Magnetic "Hide a key" device for your car.

Beretta 92F

Good, slim fillet knife.


----------



## ElPocho (Aug 25, 2017)

If you are doing the 92f you would also want a 4 stage reloader with 9 mm dies

Sent from my Nexus 6 using Tapatalk


----------



## UrbanMan (Jun 18, 2015)

ElPocho said:


> I'm thinking of taking,
> -Desktop computer, without monitor, I'll buy the monitor there
> -tools for auto maintenance, Zorro made me realize that I might have to wrench it
> -small Bluetooth speaker, no need for HiFi stereo speakers etc
> ...


My list
- 2 Laptops (one I bought a week ago, one purchased 2013, both work well)
- 1 Kindle Fire
- Main mobile phone and back up mobile phone (same model, sim card works in both)
- 2 Digital Cameras
- Various computer cables
- Assorted clothing, hats and shoes (much pared-down)
- Inventory of disposable contact lens'
- Tools (medium-sized collection)
- A very small number of "out of the ordinary" kitchen things
- One desktop lamp
- Steering Wheel Club


----------



## TundraGreen (Jul 15, 2010)

UrbanMan said:


> My list
> - 2 Laptops (one I bought a week ago, one purchased 2013, both work well)
> - 1 Kindle Fire
> - Main mobile phone and back up mobile phone (same model, sim card works in both)
> ...


Are your phones unlocked? You will want to put Mexican sims in them.


----------



## Zorro2017 (Jan 9, 2017)

Small electronic plugs a such as an RCA plug can't readily be found here. 

Also if you wall mount your television the plugs for things such as a DVD player or a ROKU stick will not fit as the wall is too close to the back of the TV. They make 90 degree plug adapters to alleviate this problem but you won't find them at any Radio Shack here.
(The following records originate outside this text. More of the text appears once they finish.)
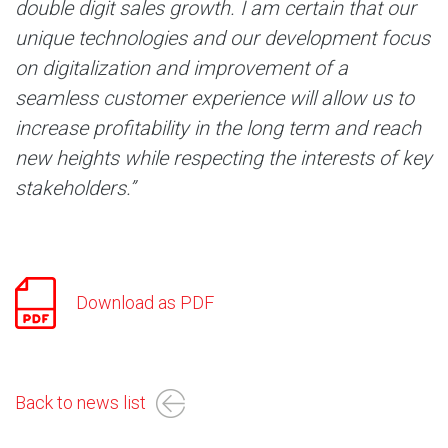
double digit sales growth. I am certain that our
unique technologies and our development focus
on digitalization and improvement of a
seamless customer experience will allow us to
increase profitability in the long term and reach
new heights while respecting the interests of key
stakeholders.”
Download as PDF
Back to news list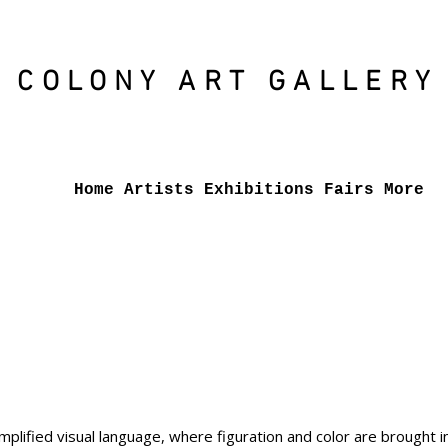
COLONY ART
GALLERY
Home
Artists
Exhibitions
Fairs
More
plified visual language, where figuration and color are brought in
You can see these below.

https://www.google.com.mx/search?q=...2V1cDWAhVB5yYKHSDdAPoQsAQIJQ&biw=1366&bih=638


----------



## UrbanMan (Jun 18, 2015)

TundraGreen said:


> Are your phones unlocked? You will want to put Mexican sims in them.


They are both unlocked. It's Tmobile in the USA. But as of this moment, my plan is to preserve them for my USA number.

I was thinking of buying a cheap prepaid phone in MX for my in-Mexico calls and texting. I do expect to need one rather quickly upon arrival, to support my search for rental housing (I am in a hotel to begin with). The phone itself can cost up to US$50, I don't have an issue with spending this amount. I don't need data capability, just calls and texts. Recommendations welcome.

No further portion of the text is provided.